Terrorism: Do jihadists deserve a lawyer?

All Qaida propagandist Sulaiman Abu Ghaith was arrested and sent not to Guantánamo, but to a federal court in Manhattan.

The Obama administration has just turned the clock back to that naïve era before 9/11, when “al Qaida was a law-enforcement problem,” said Andrew McCarthy in NationalReview.com. The FBI last week arrested al Qaida propagandist Sulaiman Abu Ghaith—the son-in-law of Osama bin Laden—in Jordan. But rather than send him to Guantánamo for interrogation and trial before a military commission, the administration shipped Abu Ghaith to a federal court in Manhattan, where he promptly lawyered up and pleaded “not guilty” to charges of conspiring to kill Americans. Trying an enemy combatant before a civilian court is a colossal mistake, said The Wall Street Journal in an editorial. “As a close bin Laden lieutenant with knowledge of the terror networks, there’s much Abu Ghaith knows that we should want to know.” It makes no sense to give him the same rights as American citizens, along with lawyers who will advise “him to say as little as possible.”

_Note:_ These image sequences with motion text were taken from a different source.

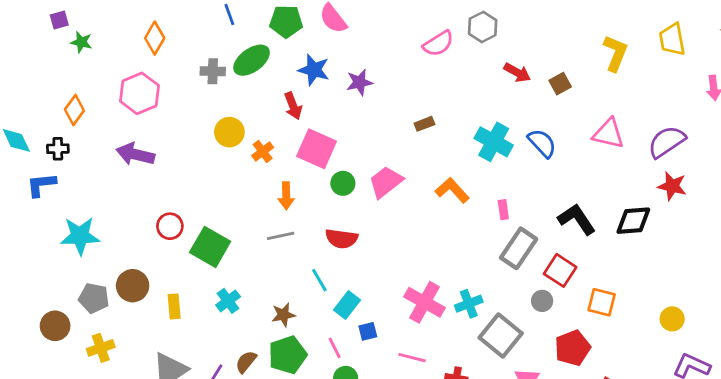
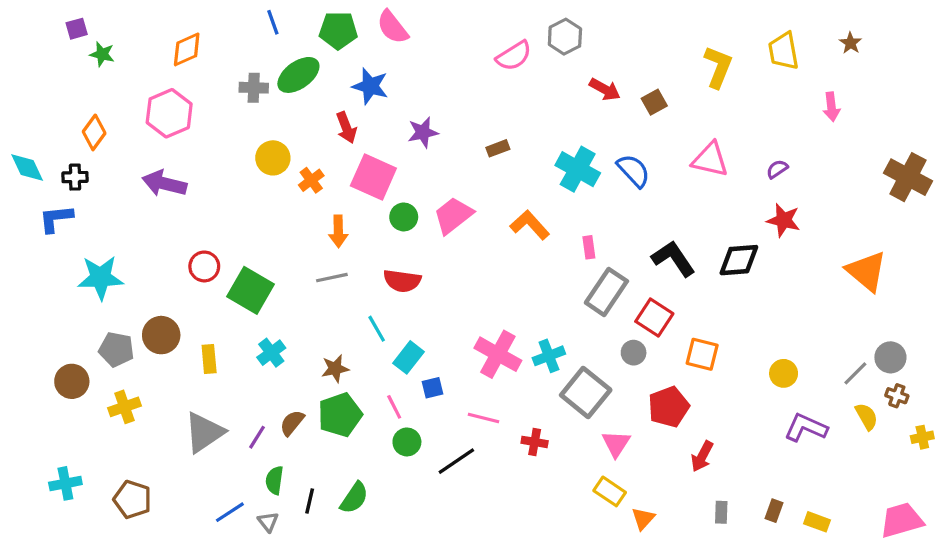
orange diamond: (155, 38) -> (187, 49), turned 36
purple star: (359, 82) -> (423, 132), moved
purple semicircle: (667, 142) -> (777, 169), size x0.5

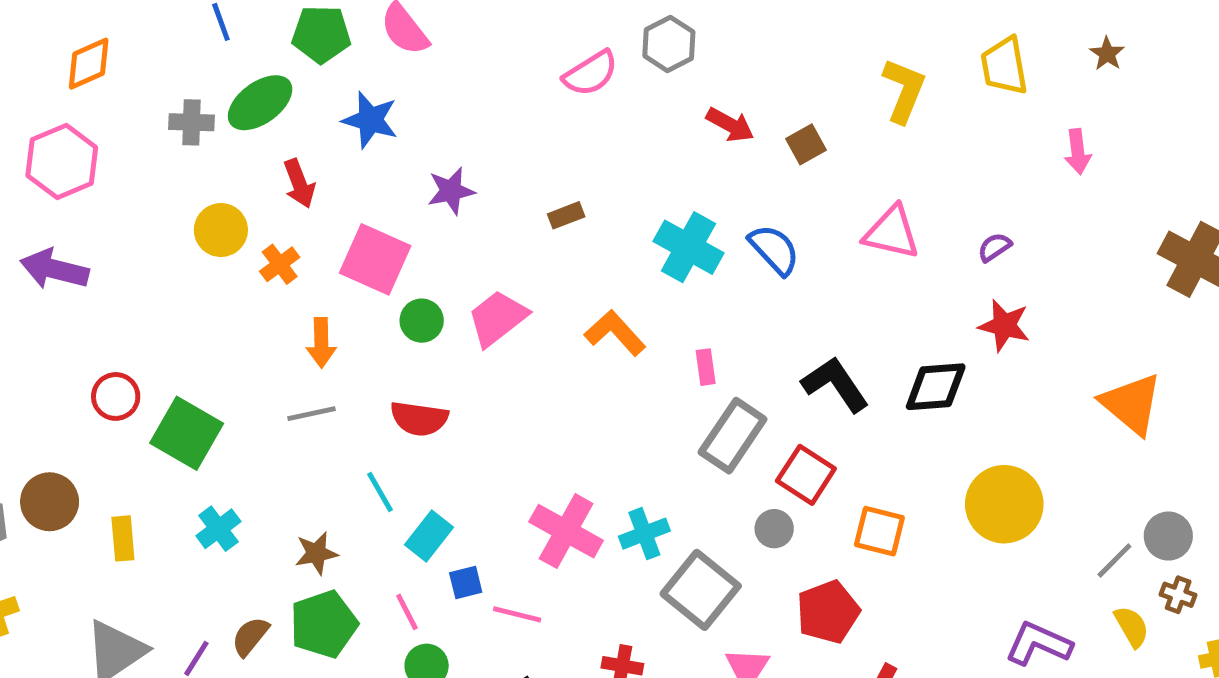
red arrow: (346, 128) -> (299, 184), moved
yellow circle: (784, 373) -> (1004, 504), moved, size x1.8
pink line: (484, 418) -> (517, 614), moved

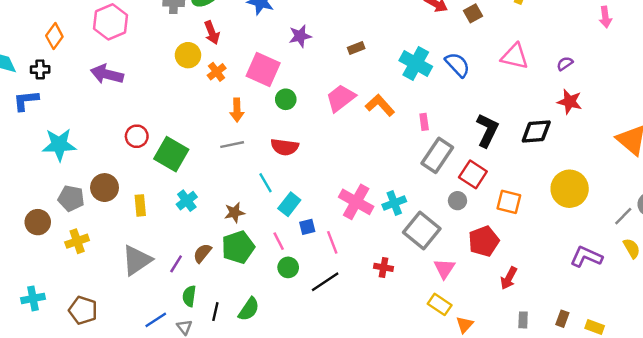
red arrow: (299, 184) -> (212, 33), moved
pink trapezoid: (498, 318) -> (341, 98), moved
black L-shape: (835, 384) -> (487, 130), turned 60
pink line: (517, 614) -> (332, 242), turned 55

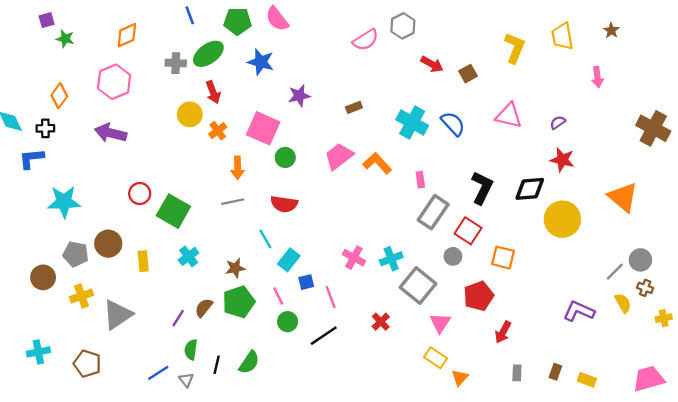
yellow circle: (570, 189) -> (562, 219), moved
pink cross: (356, 202) -> (354, 258), size x0.7
gray triangle: (137, 260) -> (118, 315), moved
red cross: (384, 267) -> (381, 322), turned 36

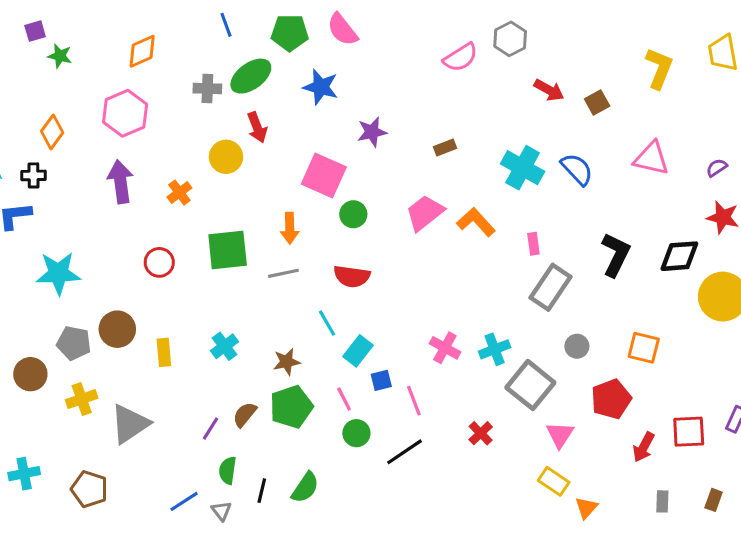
orange cross: (218, 131) -> (179, 193), moved
purple arrow: (111, 133) -> (120, 182), turned 68
green square: (173, 211) -> (228, 250), moved, turned -36
red square: (468, 231) -> (689, 432), moved, turned -36

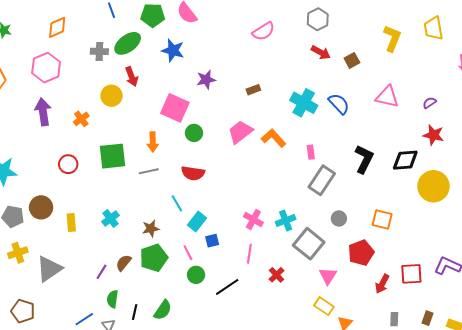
gray hexagon: (510, 39) -> (318, 19), moved
pink line: (414, 401) -> (249, 254), moved, turned 30

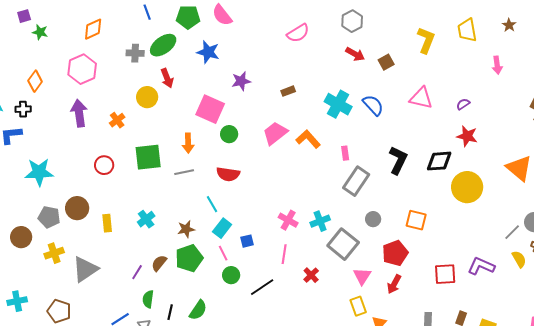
cyan rectangle: (197, 222) -> (222, 228), moved
red arrow: (382, 284) -> (394, 284), moved
yellow rectangle: (324, 306) -> (358, 306), turned 36

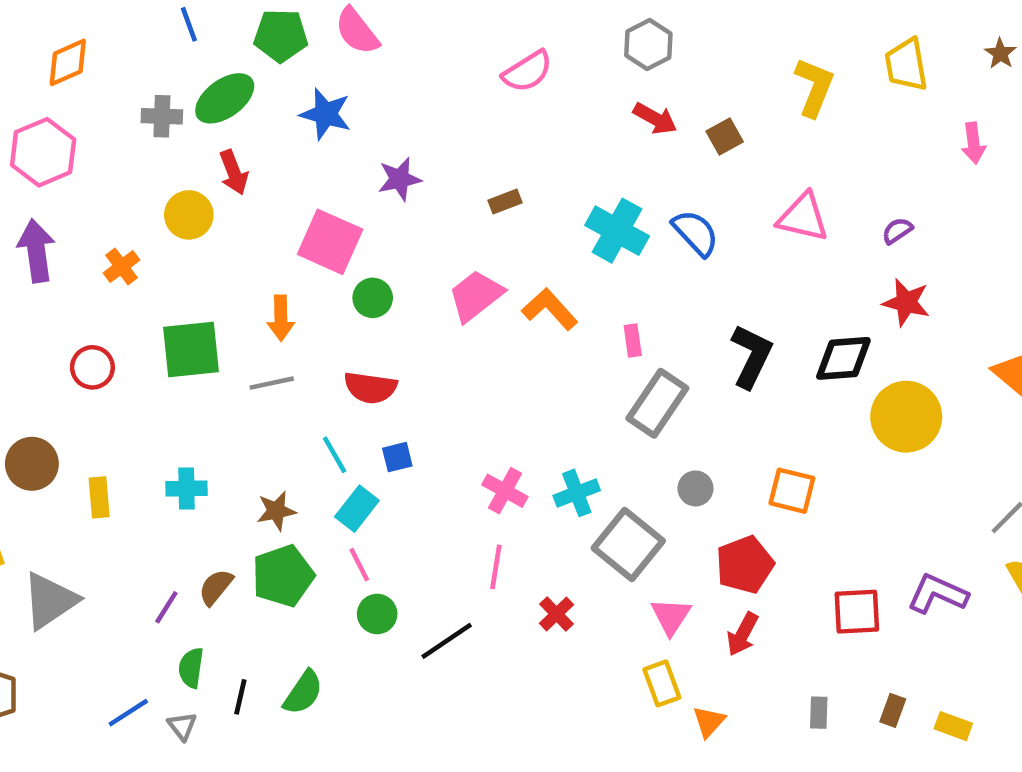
cyan cross: (146, 219) -> (187, 488), turned 36
blue square: (247, 241) -> (397, 457), moved

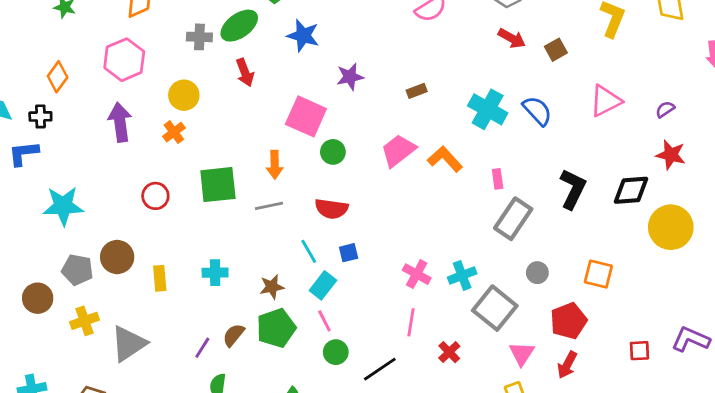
yellow circle: (189, 215) -> (184, 95), moved
pink triangle: (803, 217) -> (605, 101), turned -40
red square: (857, 612) -> (640, 351), size x0.7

There’s a simple reason Abu Ghaith could not be sent to Guantánamo, said John Hudson in ForeignPolicy.com. The military court there only has jurisdiction over war crimes. And while Abu Ghaith appeared alongside bin Laden in jihadist videos, the government has no evidence the former schoolteacher had any operational role in the group or specific terror plots. Calling for the murder of Americans “makes him a terrible person but not necessarily a war criminal.” Justice is also more likely to be served in a federal court in New York than in Guantánamo, said Peter Bergen in CNN.com. Of the 39 terrorism cases heard in New York state since 9/11, 35 defendants have pleaded or been found guilty, and four await trial. In contrast, only six of the 779 prisoners who have been held at Guantánamo have been convicted.